Nephrotic Syndrome Flashcards
What is the common pathogenesis in nephrotic syndrome?
Derangement in capillary wall of glomeruli, resulting in inc permeability to PPs leading proteinuria
Describe mechanism of edema in nephrotic syndrome
Dec oncotic pressure due to proteins loss so fluid escapes from vascular tree into tissues, there is concomitant drop in plasma volume with diminished glomerular filtration volume. This leads to inc renin which promotes salt & water retention aggravating edema.
What is the fause of hyperlipidemia in nephhrotic $
- Hypoalbuminemia triggers inc synthesis of lipoproteins in the liver
- Abnormal transport of circulating lipid particles
- Impairment of peripheral breakdown of proteins
List microscopic features of tubules & interstitial tissue in nephrotic sydrome
- Hyaline droplet degeneration of the epithelium of the convoluted tubules due to resorption of protein from the urine
- Vacuolar degeneration of the epithelium of the convoluted tubules due to resorption of lipids from urine
- Protein casts within tubular lumen
IT shows variable edema
Common EM feature of nephrotic syndrome is……
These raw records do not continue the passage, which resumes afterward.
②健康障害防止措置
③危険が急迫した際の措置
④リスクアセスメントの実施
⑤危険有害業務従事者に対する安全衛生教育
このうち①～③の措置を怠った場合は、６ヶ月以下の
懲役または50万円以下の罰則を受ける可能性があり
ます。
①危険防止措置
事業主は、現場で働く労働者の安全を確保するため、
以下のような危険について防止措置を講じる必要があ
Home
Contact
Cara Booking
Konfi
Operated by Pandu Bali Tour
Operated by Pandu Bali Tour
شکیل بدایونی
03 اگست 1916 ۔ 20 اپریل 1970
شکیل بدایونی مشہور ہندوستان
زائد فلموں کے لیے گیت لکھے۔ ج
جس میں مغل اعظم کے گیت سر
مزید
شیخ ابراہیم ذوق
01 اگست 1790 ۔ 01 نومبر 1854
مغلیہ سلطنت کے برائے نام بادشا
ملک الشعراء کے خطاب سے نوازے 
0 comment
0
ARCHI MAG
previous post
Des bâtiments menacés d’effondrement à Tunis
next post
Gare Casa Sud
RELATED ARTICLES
Effacement of foot processes of the podocytes
The most common cause of nephrotic syndrome is…….most common in age…….
Minimal change disease
1-7 yrs
Describe pathogenesis of minimal change disease
Attributed to a circulating T-cell derived factor that causes podocyte damage and effacement of foot processes.
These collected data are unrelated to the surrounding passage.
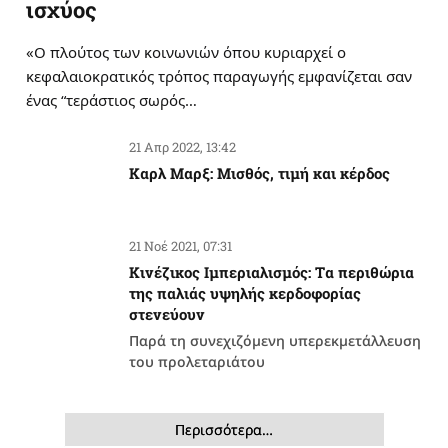
ισχύος
«Ο πλούτος των κοινωνιών όπου κυριαρχεί ο
κεφαλαιοκρατικός τρόπος παραγωγής εμφανίζεται σαν
ένας “τεράστιος σωρός…
21 Απρ 2022, 13:42
Καρλ Μαρξ: Μισθός, τιμή και κέρδος
21 Νοέ 2021, 07:31
Κινέζικος Ιμπεριαλισμός: Tα περιθώρια
της παλιάς υψηλής κερδοφορίας
στενεύουν
Παρά τη συνεχιζόμενη υπερεκμετάλλευση
του προλεταριάτου
Περισσότερα…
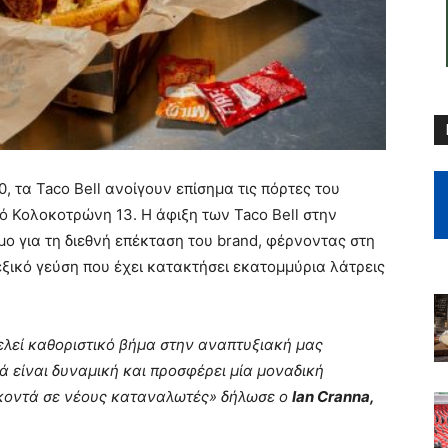
0, τα Taco Bell ανοίγουν επίσημα τις πόρτες του
ό Κολοκοτρώνη 13. Η άφιξη των Taco Bell στην
ο για τη διεθνή επέκταση του brand, φέρνοντας στη
ξικό γεύση που έχει κατακτήσει εκατομμύρια λάτρεις
ελεί καθοριστικό βήμα στην αναπτυξιακή μας
 είναι δυναμική και προσφέρει μία μοναδική
ο κοντά σε νέους καταναλωτές» δήλωσε ο
Ian Cranna,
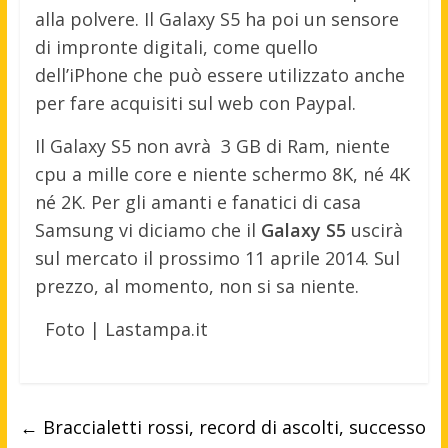
alla polvere. Il Galaxy S5 ha poi un sensore
di impronte digitali, come quello
dell’iPhone che può essere utilizzato anche
per fare acquisiti sul web con Paypal.
Il Galaxy S5 non avrà 3 GB di Ram, niente
cpu a mille core e niente schermo 8K, né 4K
né 2K. Per gli amanti e fanatici di casa
Samsung vi diciamo che il
Galaxy S5
uscirà
sul mercato il prossimo 11 aprile 2014. Sul
prezzo, al momento, non si sa niente.
Foto | Lastampa.it
←
Braccialetti rossi, record di ascolti, successo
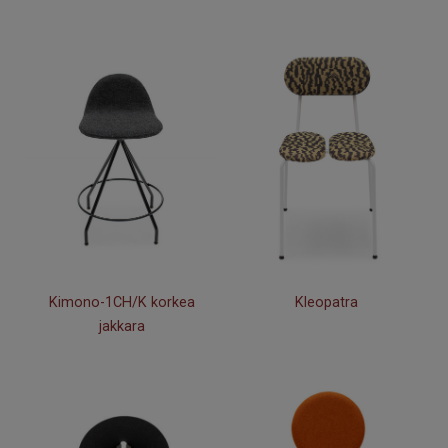
Kimono-1CH/K korkea
Kleopatra
jakkara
Minimal change disease microscopic changes can only be seen by……
EM
Describe C/P & prognosis of minimal change disease
Nephrotic syndrome with highly selective albuminuria
Good prognosis is good, particularly in children, with prolonged remission or even permenant cure occur spontaneously or in response to steroid therapy. Adults show more frequent relapses, only rare cases lead to chronic renal failure.
Etiology of FSGS?
- Primary (idiopathic)
- 2ry to HIV infection, or to other causes of GN as IgA nephropathy or 2ry to hyperfiltration injury or due to maladaptation to nephron loss
What is pathogenesis of FSGS?
It is unknown, injury to podocytes is thought to represent the initiating event of primary FSGS, in minimal change disease a circulating permeability inc factors produced by lymphocytes are suspected. The deposition of hyaline masses in the glomeruli represents the entrapment of PPs & lipids in foci of injury where sclerosis develops.
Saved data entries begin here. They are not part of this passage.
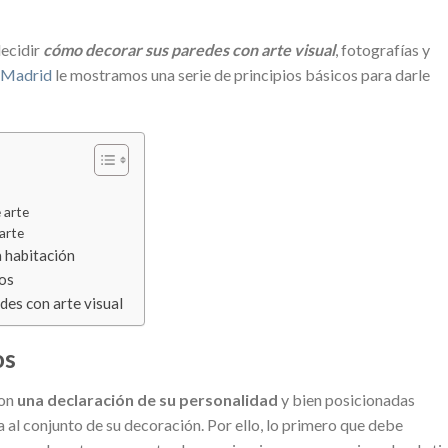
ecidir
cómo decorar sus paredes con arte visual
, fotografías y
 Madrid
le mostramos una serie de principios básicos para darle
 arte
arte
a habitación
tos
es con arte visual
os
son
una declaración de su personalidad
y bien posicionadas
a al conjunto de su decoración. Por ello, lo primero que debe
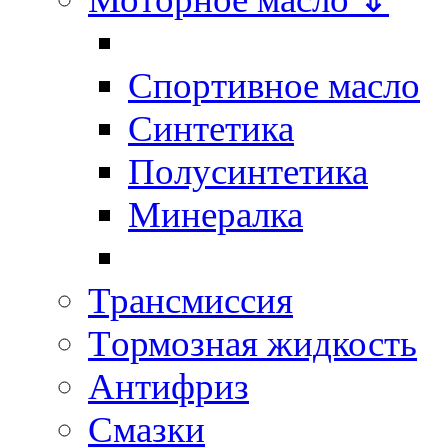
Спортивное масло
Синтетика
Полусинтетика
Минералка
Трансмиссия
Tормозная жидкость
Антифриз
Смазки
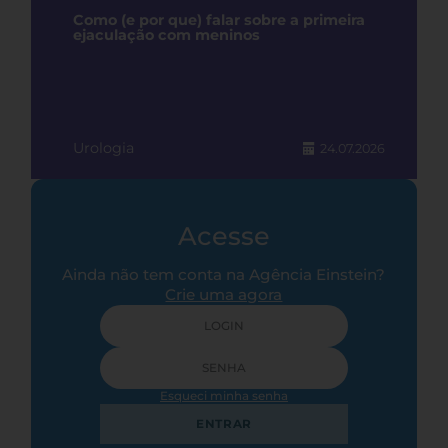
Como (e por que) falar sobre a primeira
ejaculação com meninos
Urologia
24.07.2026
Acesse
Ainda não tem conta na Agência Einstein?
Crie uma agora
Esqueci minha senha
ENTRAR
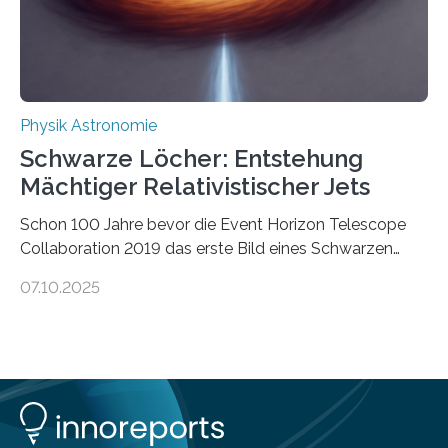
Energie in mechanische Bewegung um – oder anders
ausgedrückt, Wärme in Bewegung. In
quantenmechanischen Experimenten ist es in den…
Physik Astronomie
Schwarze Löcher: Entstehung
Mächtiger Relativistischer Jets
Schon 100 Jahre bevor die Event Horizon Telescope
Collaboration 2019 das erste Bild eines Schwarzen
Lochs – im Herzen der Galaxie M87 – veröffentlichte,
07.10.2025
hatte der Astronom Heber Curtis einen seltsamen
Strahl entdeckt, der aus dem Zentrum der Galaxie
herauszeigt. Heute ist bekannt, dass es sich um den Jet
des Schwarzen Lochs M87* handelt. Solche Jets
werden auch von anderen Schwarzen Löchern
ausgeschickt. Theoretische Astrophysiker der Goethe-
Universität haben jetzt einen numerischen Code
Describe LM features of FSGS
- Presence of sclerotic segments in a variable number of glomeruli
- Affected glomeruli exhibit inc mesangial matrix, obliterated capillary lumina and deposition of hyaline & foamy macrophages
- Tubules & interstitial tissue exhibit variable tubular atrophy & interstitial fibrosis
Describe clinical course of FSGS
Nephrotic syndrome presentation or nephrotic/nephritic syndrome (HTN & hematuria), proteinuria is non-selective may be in subnephrotic range
It is resistant to steroid 50% or more develop end stage renal disease within 10 yrs of diagnosis
Describe pathogenesis of membranous glomerulonephritis
- It is a form of chronic immune complex GN induced by antibodies reacting in situ to fixed (1ry disaese, podocyte antigen phospholipase A2 receptor (PLA2R) or planted (2ry disease, endogenous or exogenous Ag
- This activates MAC causing podocyte injury & proteinuria, also stimulates TGF receptor on Ep cells inc synthesis of GBM materal leading to thickening of GBMs
Describe findings of EM & immunofluorescence in MGN
IFM: granular deposits of IgG & complement along the GBM
EM: reveals subepithelial electron dense deposits separated by outward projections of the GBM termed spikes. As the disease progresses the spikes incorporate into GBM (intramembranous), diffuse fusion of foot processes of podocytes, in more advanced stage there is actual thickening of GBM with disappearance of deposits.